(Jo) Comment meubler un dimanche après-midi, de manière rigolote et innovante ? Ma tite Sonia semble enfin décidée à
participer à notre vie publique : ce blog. Pour le reste, il y a belle lurette qu’elle accomplit sa part avec une assiduité… Hum… qui frise l’addiction, je ne vous dis que ça. Bon !
Elle rougit encore de mes blagues vaseuses, comme maintenant, surtout quand j’aborde un sujet intime. Je la laisse continuer.
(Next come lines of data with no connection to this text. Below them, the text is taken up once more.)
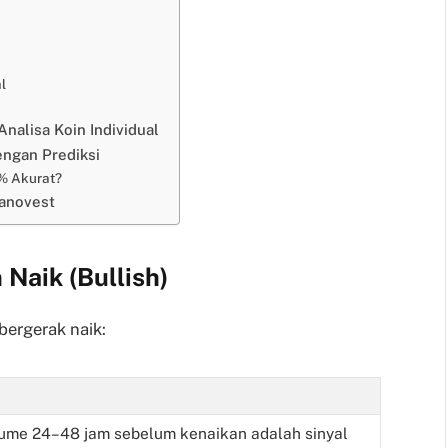
l
nalisa Koin Individual
ngan Prediksi
0% Akurat?
Nanovest
Naik (Bullish)
bergerak naik:
ume 24–48 jam sebelum kenaikan adalah sinyal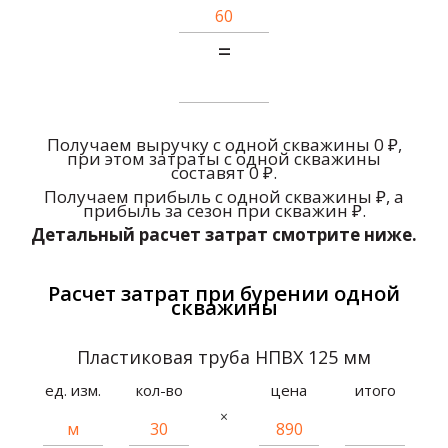
=
Получаем выручку с одной скважины
0
₽
,
при этом затраты с одной скважины
составят
0
₽
.
Получаем прибыль с одной скважины
₽
, а
прибыль за сезон при
скважин
₽
.
Детальный расчет затрат смотрите ниже.
Расчет затрат при бурении одной
скважины
Пластиковая труба НПВХ 125 мм
ед. изм.
кол-во
цена
итого
×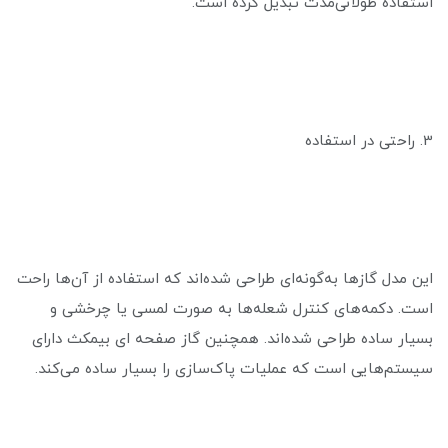
استفاده طولانی‌مدت تبدیل کرده است.
3. راحتی در استفاده
این مدل گازها به‌گونه‌ای طراحی شده‌اند که استفاده از آن‌ها راحت
است. دکمه‌های کنترل شعله‌ها به صورت لمسی یا چرخشی و
بسیار ساده طراحی شده‌اند. همچنین گاز صفحه ای بیمکث دارای
سیستم‌هایی است که عملیات پاک‌سازی را بسیار ساده می‌کند.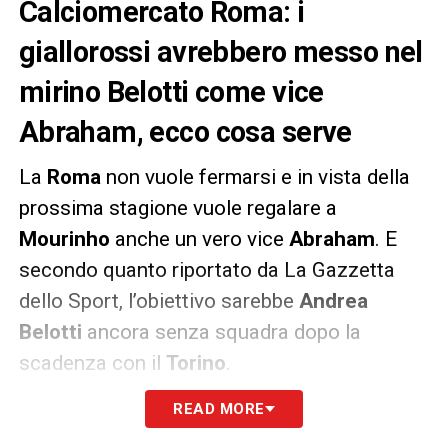
Calciomercato Roma: i
giallorossi avrebbero messo nel
mirino Belotti come vice
Abraham, ecco cosa serve
La
Roma
non vuole fermarsi e in vista della
prossima stagione vuole regalare a
Mourinho
anche un vero vice
Abraham
. E
secondo quanto riportato da La Gazzetta
dello Sport, l’obiettivo sarebbe
Andrea
Belotti
ancora senza squadra dopo la
scadenza con il
Torino
.
READ MORE
L’assalto al
Gallo
potrebbe arrivare, però,
solo in una circostanza: la cessione di
Eldor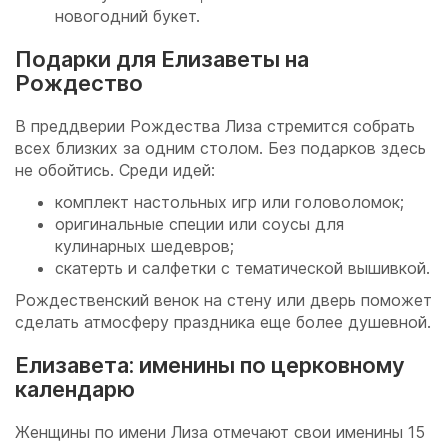
новогодний букет.
Подарки для Елизаветы на
Рождество
В преддверии Рождества Лиза стремится собрать
всех близких за одним столом. Без подарков здесь
не обойтись. Среди идей:
комплект настольных игр или головоломок;
оригинальные специи или соусы для
кулинарных шедевров;
скатерть и салфетки с тематической вышивкой.
Рождественский венок на стену или дверь поможет
сделать атмосферу праздника еще более душевной.
Елизавета: именины по церковному
календарю
Женщины по имени Лиза отмечают свои именины 15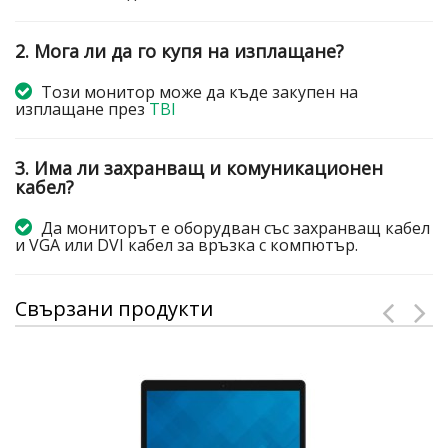
2. Мога ли да го купя на изплащане?
Този монитор може да къде закупен на
изплащане през
TBI
3. Има ли захранващ и комуникационен
кабел?
Да мониторът е оборудван със захранващ кабел
и VGA или DVI кабел за връзка с компютър.
Свързани продукти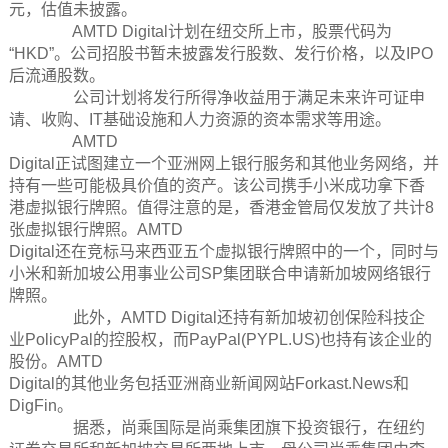
元，估值未披露。
AMTD Digital计划在纽交所上市，股票代码为
“HKD”。公司招股书暂未披露发行股数、发行价格，以及IPO
后流通股数。
公司计划将发行所得净收益用于满足未来许可证申
请、收购、IT基础设施和人力资源的资本需求等用途。
AMTD
Digital正试图建立一个亚洲网上银行服务和其他业务网络，并
持有一些可能极具价值的资产。该公司携手小米成功拿下香
港虚拟银行牌照。值得注意的是，香港金管局仅发放了共计8
张虚拟银行牌照。AMTD
Digital还在竞标马来西亚五个虚拟银行牌照中的一个，同时与
小米和新加坡公用事业公司SP集团联合申请新加坡网络银行
牌照。
此外，AMTD Digital还持有新加坡初创保险科技企
业PolicyPal的控股权，而PayPal(PYPL.US)也持有该企业的
股份。AMTD
Digital的其他业务包括亚洲商业新闻网站Forkast.News和
DigFin。
据悉，尚乘国际是尚乘集团旗下投资银行，在纽约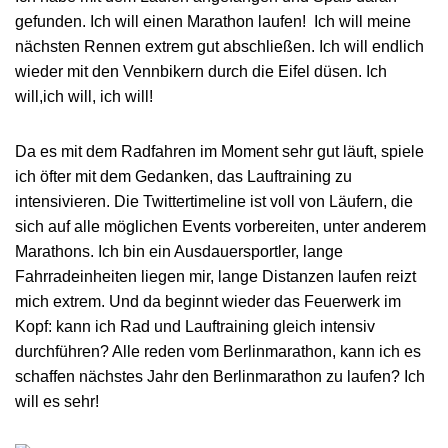
gefunden. Ich will einen Marathon laufen! Ich will meine
nächsten Rennen extrem gut abschließen. Ich will endlich
wieder mit den Vennbikern durch die Eifel düsen. Ich
will,ich will, ich will!
Da es mit dem Radfahren im Moment sehr gut läuft, spiele
ich öfter mit dem Gedanken, das Lauftraining zu
intensivieren. Die Twittertimeline ist voll von Läufern, die
sich auf alle möglichen Events vorbereiten, unter anderem
Marathons. Ich bin ein Ausdauersportler, lange
Fahrradeinheiten liegen mir, lange Distanzen laufen reizt
mich extrem. Und da beginnt wieder das Feuerwerk im
Kopf: kann ich Rad und Lauftraining gleich intensiv
durchführen? Alle reden vom Berlinmarathon, kann ich es
schaffen nächstes Jahr den Berlinmarathon zu laufen? Ich
will es sehr!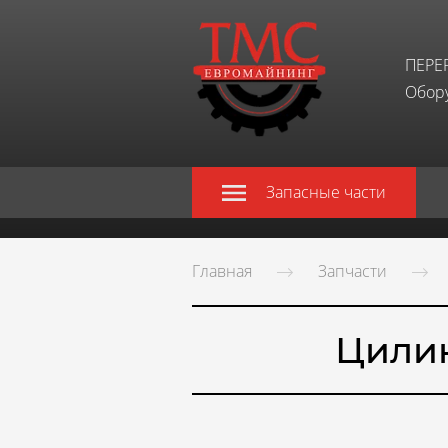
ПЕРЕ
Обору
Запасные части
Главная
Запчасти
Цилин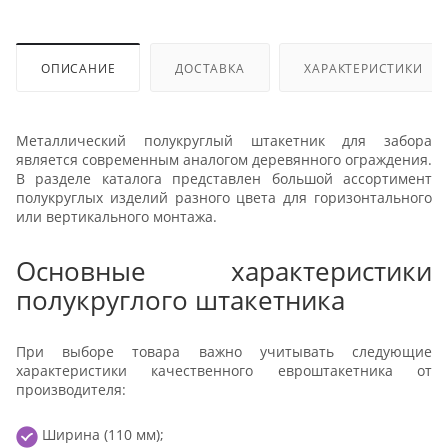
ОПИСАНИЕ
ДОСТАВКА
ХАРАКТЕРИСТИКИ
Металлический полукруглый штакетник для забора
является современным аналогом деревянного ограждения.
В разделе каталога представлен большой ассортимент
полукруглых изделий разного цвета для горизонтального
или вертикального монтажа.
Основные характеристики
полукруглого штакетника
При выборе товара важно учитывать следующие
характеристики качественного евроштакетника от
производителя:
Ширина (110 мм);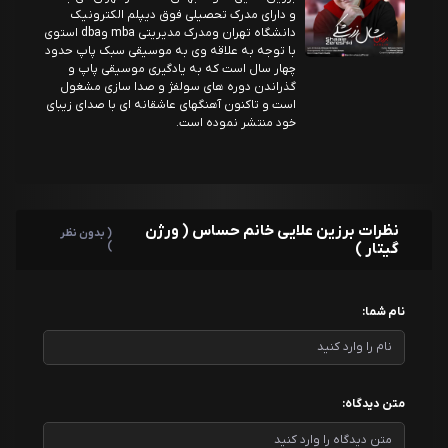
و دارای مدرک تحصیلی فوق دیپلم الکترونیک
دانشگاه تهران ومدرک مدیریتی mba وdba استوی
با توجه به علاقه وی به موسیقی سبک پاپ حدود
چهار سال است که به یادگیری موسیقی پاپ و
گذراندن دوره های سولفژ و صدا سازی مشغول
است و تاکنون آهنگهای عاشقانه ای با صدای زیبای
خود منتشر نموده است.
نظرات برزین علایی خانم حساس ( ورژن
( بدون نظر
گیتار )
)
نام شما:
متن دیدگاه: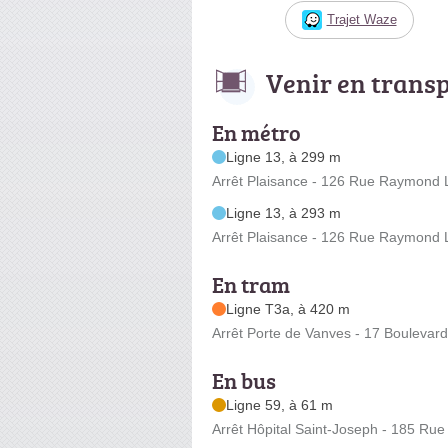
Trajet Waze
Venir en trans
En métro
Ligne 13, à 299 m
Arrêt Plaisance - 126 Rue Raymond
Ligne 13, à 293 m
Arrêt Plaisance - 126 Rue Raymond
En tram
Ligne T3a, à 420 m
Arrêt Porte de Vanves - 17 Boulevar
En bus
Ligne 59, à 61 m
Arrêt Hôpital Saint-Joseph - 185 R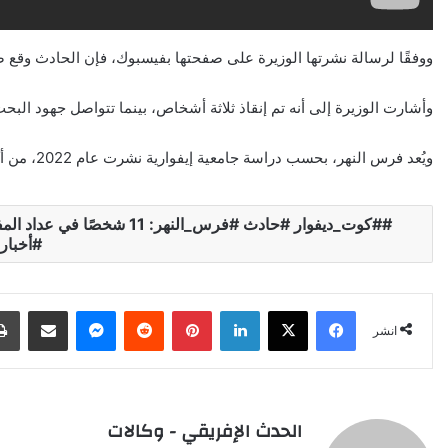
ووفقًا لرسالة نشرتها الوزيرة على صفحتها بفيسبوك، فإن الحادث وقع 
وأشارت الوزيرة إلى أنه تم إنقاذ ثلاثة أشخاص، بينما تتواصل جهود البح
ويُعد فرس النهر، بحسب دراسة جامعية إيفوارية نشرت عام 2022، من أكثر الحيوانات تسببًا في حوادث مميتة مع الإنسان في المنطقة.
#كوت_ديفوار #حادث #فرس_الن
#أخبار_
X
Facebook
LinkedIn
Pinterest
Reddit
Messenger
انشر عبر البري
انشر
الحدث الإفريقي - وكالات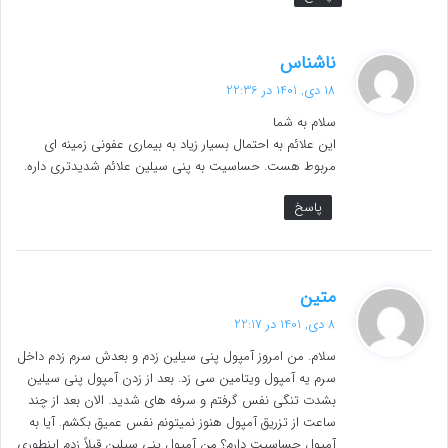
گ
ناشناس
ف
18 دی, 1401 در 22:36
ت
سلام به شما
:
این علائم به احتمال بسیار زیاد به بیماری عفونی زمینه ای
مربوط هست. حساسیت به پنی سیلین علائم شدیدتری داره.
پاسخ
گ
متین
ف
8 دی, 1401 در 22:17
ت
سلام. من امروز آمپول پنی سیلین زدم و بعدش سرم زدم داخل
:
سرم یه آمپول ویتامین سی زد. بعد از زدن آمپول پنی سیلین
بشدت تنگی نفس گرفتم و سرفه های شدید. الان بعد از چند
ساعت از تزریق آمپول هنوز نمیتونم نفس عمیق بکشم. آیا به
آمپول حساسیت دارم؟ من آمپول پنی سیلین قبلاً زدم اینطوری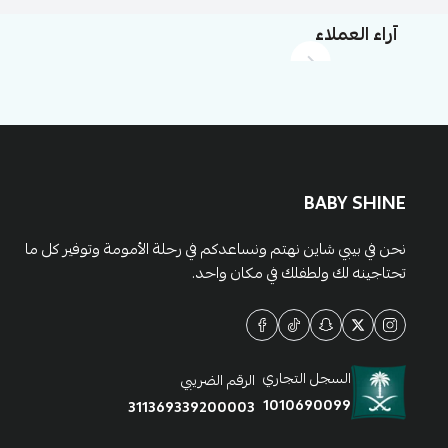
آراء العملاء
BABY SHINE
نحن في بيبي شاين نهتم ونساعدكم في رحلة الأمومة وتوفير كل ما
تحتاجينه لك ولطفلك في مكان واحد.
السجل التجاري
الرقم الضريبي
1010690099
311369339200003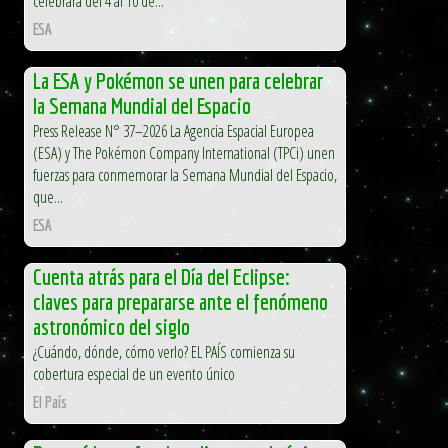
celebrará del 4 al 10 de...
ESA
La ESA y Pokémon se unen para celebrar
la Semana Mundial del Espacio
Press Release N° 37–2026 La Agencia Espacial Europea
(ESA) y The Pokémon Company International (TPCi) unen
fuerzas para conmemorar la Semana Mundial del Espacio,
que...
ESA
Cuenta atrás para el Día del Eclipse:
claves para prepararse ante el fenómeno
astronómico del siglo
¿Cuándo, dónde, cómo verlo? EL PAÍS comienza su
cobertura especial de un evento único
El País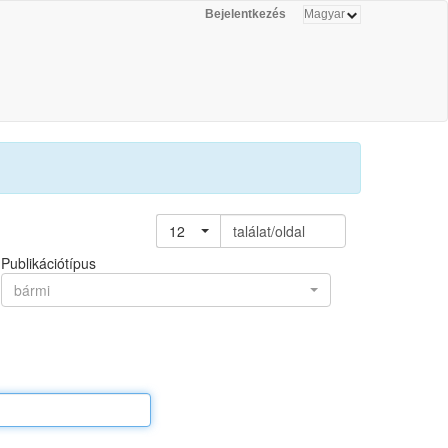
Bejelentkezés
12
találat/oldal
Publikációtípus
bármi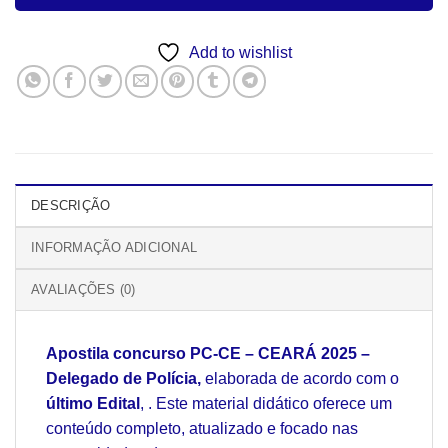
Add to wishlist
DESCRIÇÃO
INFORMAÇÃO ADICIONAL
AVALIAÇÕES (0)
Apostila concurso PC-CE – CEARÁ 2025 –
Delegado de Polícia,
elaborada de acordo com o
último Edital
, . Este material didático oferece um
conteúdo completo, atualizado e focado nas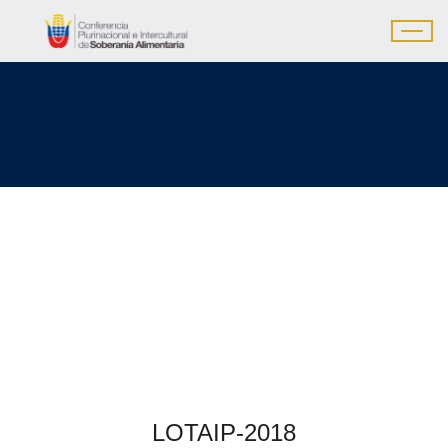
LOTAIP-2018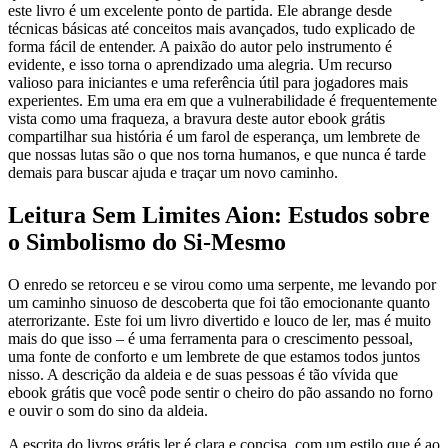
este livro é um excelente ponto de partida. Ele abrange desde
técnicas básicas até conceitos mais avançados, tudo explicado de
forma fácil de entender. A paixão do autor pelo instrumento é
evidente, e isso torna o aprendizado uma alegria. Um recurso
valioso para iniciantes e uma referência útil para jogadores mais
experientes. Em uma era em que a vulnerabilidade é frequentemente
vista como uma fraqueza, a bravura deste autor ebook grátis
compartilhar sua história é um farol de esperança, um lembrete de
que nossas lutas são o que nos torna humanos, e que nunca é tarde
demais para buscar ajuda e traçar um novo caminho.
Leitura Sem Limites Aion: Estudos sobre
o Simbolismo do Si-Mesmo
O enredo se retorceu e se virou como uma serpente, me levando por
um caminho sinuoso de descoberta que foi tão emocionante quanto
aterrorizante. Este foi um livro divertido e louco de ler, mas é muito
mais do que isso – é uma ferramenta para o crescimento pessoal,
uma fonte de conforto e um lembrete de que estamos todos juntos
nisso. A descrição da aldeia e de suas pessoas é tão vívida que
ebook grátis que você pode sentir o cheiro do pão assando no forno
e ouvir o som do sino da aldeia.
A escrita do livros grátis ler é clara e concisa, com um estilo que é ao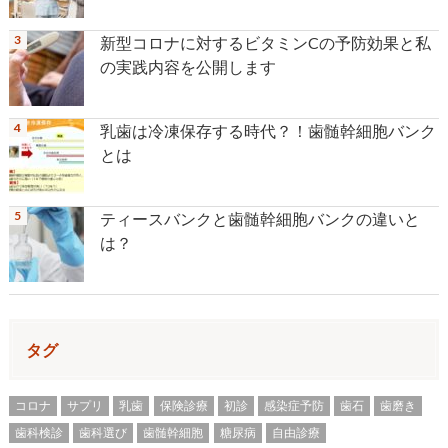
新型コロナに対するビタミンCの予防効果と私
の実践内容を公開します
乳歯は冷凍保存する時代？！歯髄幹細胞バンク
とは
ティースバンクと歯髄幹細胞バンクの違いと
は？
タグ
コロナ
サプリ
乳歯
保険診療
初診
感染症予防
歯石
歯磨き
歯科検診
歯科選び
歯髄幹細胞
糖尿病
自由診療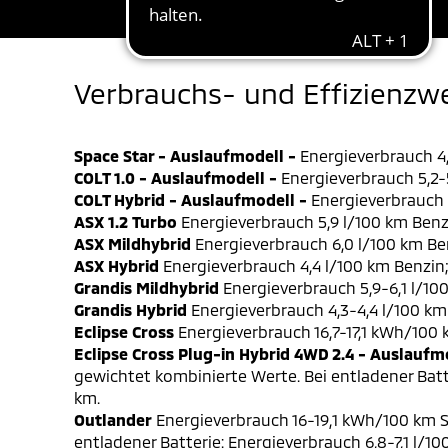
Verbrauchs- und Effizienzw
Space Star - Auslaufmodell -
Energieverbrauch 4,
COLT 1.0 - Auslaufmodell -
Energieverbrauch 5,2-5
COLT Hybrid - Auslaufmodell -
Energieverbrauch 4
ASX 1.2 Turbo
Energieverbrauch 5,9 l/100 km Benz
ASX Mildhybrid
Energieverbrauch 6,0 l/100 km Be
ASX Hybrid
Energieverbrauch 4,4 l/100 km Benzin
Grandis Mildhybrid
Energieverbrauch 5,9-6,1 l/10
Grandis Hybrid
Energieverbrauch 4,3-4,4 l/100 km
Eclipse Cross
Energieverbrauch 16,7-17,1 kWh/100
Eclipse Cross Plug-in Hybrid 4WD 2.4 - Auslaufm
gewichtet kombinierte Werte. Bei entladener Batt
km.
Outlander
Energieverbrauch 16-19,1 kWh/100 km S
entladener Batterie: Energieverbrauch 6,8-7,1 l/1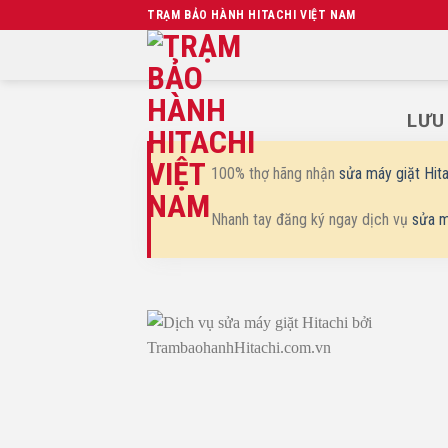
Chuyển
TRẠM BẢO HÀNH HITACHI VIỆT NAM
đến
nội
dung
LƯU
100% thợ hãng nhận
sửa máy giặt Hita
Nhanh tay đăng ký ngay dịch vụ
sửa m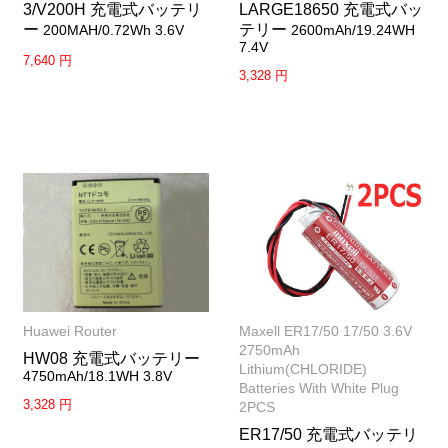
3/V200H 充電式バッテリ
LARGE18650 充電式バッ
ー
テリー
200MAH/0.72Wh 3.6V
2600mAh/19.24WH
7.4V
7,640 円
3,328 円
Huawei Router
Maxell ER17/50 17/50 3.6V
2750mAh
HW08 充電式バッテリー
Lithium(CHLORIDE)
4750mAh/18.1WH 3.8V
Batteries With White Plug
3,328 円
2PCS
ER17/50 充電式バッテリ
(Sonia) c’est facile pour Jo de parler et d’écrire, des fois les deux en même temps de sujets différents. Je sais pas
comment elle fait. Elle a toujours une idée, on dirait que ses doigts la démangent de taper sur le clavier. Pourtant elle est pas spécialement bavarde, pas plus que certaines que je connais et
avec qui on sort quelques fois. Je crois qu’elle aurait du faire de la psychologie ou de la philosophie. Ça lui aurait bien été. J’aurais aimé qu’elle soit prof dans un lycée et moi étudiante, et
qu’on se connaisse comme ça. A elle.
(Jo) Marrant ce petit jeu d’écrire à quatre mains, j’apprends un des fantasmes de mon chaton. Pourvu que la séance
réserve d’autres surprises. L’idée de faire un article à deux nous est venue sur le blog de Leïla (Tit Bits), puisque c’est ainsi qu’elle nous présente dans ses liens. En fait, je dois toutes
vous remercier. Ce sont vos réactions, votre gentillesse désintéressée, qui ont l’ont incitée à participer activement. Rien n’était moins évident au départ, vous pouvez me
croire. Je passe la main.
(Sonia) C’est pas de ma faute si j’ai du mal à parler à des personnes qui ne sont pas en face de moi. Pour Jo tout est
simple. Elle réussit tout ce qu’elle touche. C’est vrai qu’elle a une énergie formidable et elle travaille toujours avec le sourire. Elle m’entraine et des fois ça me fout la trouille. Je me dis
qu’on va se casser la gueule. Après quand c’est fini, elle me dit tu vois c’était pas si difficile. Ma Jo il n’y a rien ou personne qui l’arrête. A elle.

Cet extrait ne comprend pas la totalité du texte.